Here and There with Vikram Seth

Friends, family and sweethearts… Vikram Seth’s poetry has something for everyone

April 25, 2014 08:14 pm | Updated May 21, 2016 01:21 pm IST - coimbatore:

Vikram Seth. Photo: Meeta Ahlawat

Vikram Seth. Photo: Meeta Ahlawat

In 1999, I was delighted and relieved to go through The Collected Poems of Vikram Seth . I noticed he used the rhyme form in most of the poems. I wrote in rhymed form too but not too confidently,and here was a writer, a known name, who did the same! It was reassuring. But why was I surprised? After all, Vikram Seth had written an entire novel in the poetry form — The Golden Gate .

While it’s easy to call Seth a novelist — The Suitable Boy , all 1350 pages of it, has firmly established his reputation — his poetry isn’t as easy to define. Beastly Tales from Here and There is for children — though the adults would adore it too, Arion & The Dolphin is an opera libretto, Three Chinese Poets is a translation of the works of 8th Century Chinese poets. All these and three more volumes of poetry are included in The Collected Poems . Post this, Seth wrote The Rivered Earth (2011) which consists of four libretti and is a fascinating account of setting words to music.

My love and admiration for Seth’s poetry stems from the minimalism with which he conveys his thoughts and ideas. No big words, no stylistic acrobatics, no complicated reading-between-the-lines, if you don’t want to. Just pure, simple writing that you can connect with. Seth’s poetry has many themes but seems to stress on the importance of love, analysing it through the often complicated lenses of relationships among family members, friends and lovers. Love is seen in its many forms, messy and beautiful, longed for and attained.

In Interpretation he says, “Somewhere within your loving look I sense/ Without the least intention to deceive/Without suspicion, without evidence/Somewhere within your heart the heart to leave.” In his poem on Section 377, Through Love's Great Power , Seth ends the poem with “(…) To sneer at love, and wrench apart/The bonds of body, mind and heart/With specious reason and no rhyme:/This is the true unnatural crime.”

Rhyme isn’t the only way Seth expresses himself.
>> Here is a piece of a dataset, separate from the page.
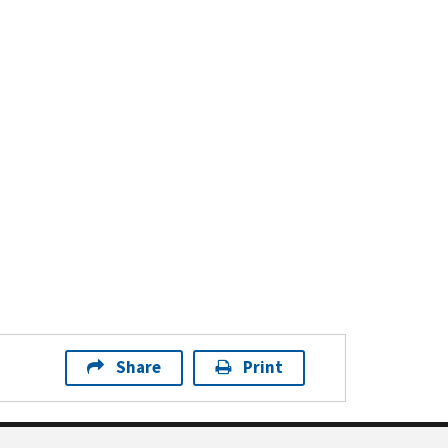
Share
Print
There is half-rhyme, end-rhyme and a wonderful putting across of the most mundane of activities in the most poetic of ways. His words build atmosphere as good poems often do. In A Style of Loving , he writes, “Light now restricts itself/To the top half of trees;/The angled sun slants honey-coloured rays…” In The Humble Administrator’s Garden , “A plump gold carp nudges a lily pad/ And shakes the raindrops off like mercury.”

His mastery of the language and sense of fun is especially seen in the delightful Distressful Homonyms – Since for me now you have no warmth to spare/I sense I must adopt a sane and spare/Philosophy to ease a restless state/Fuelled by this uncaring. It will state/A very meagre truth: love like the rest/Of our emotions, sometimes needs a rest/Happiness, too, no doubt; and so, why even/Hope that ‘the course of true love’ could run even?”

Fifteen years after I first discovered it, the magic of Vikram Seth’s poetry still fills me with hope and exuberance. I only wish he would write more verse.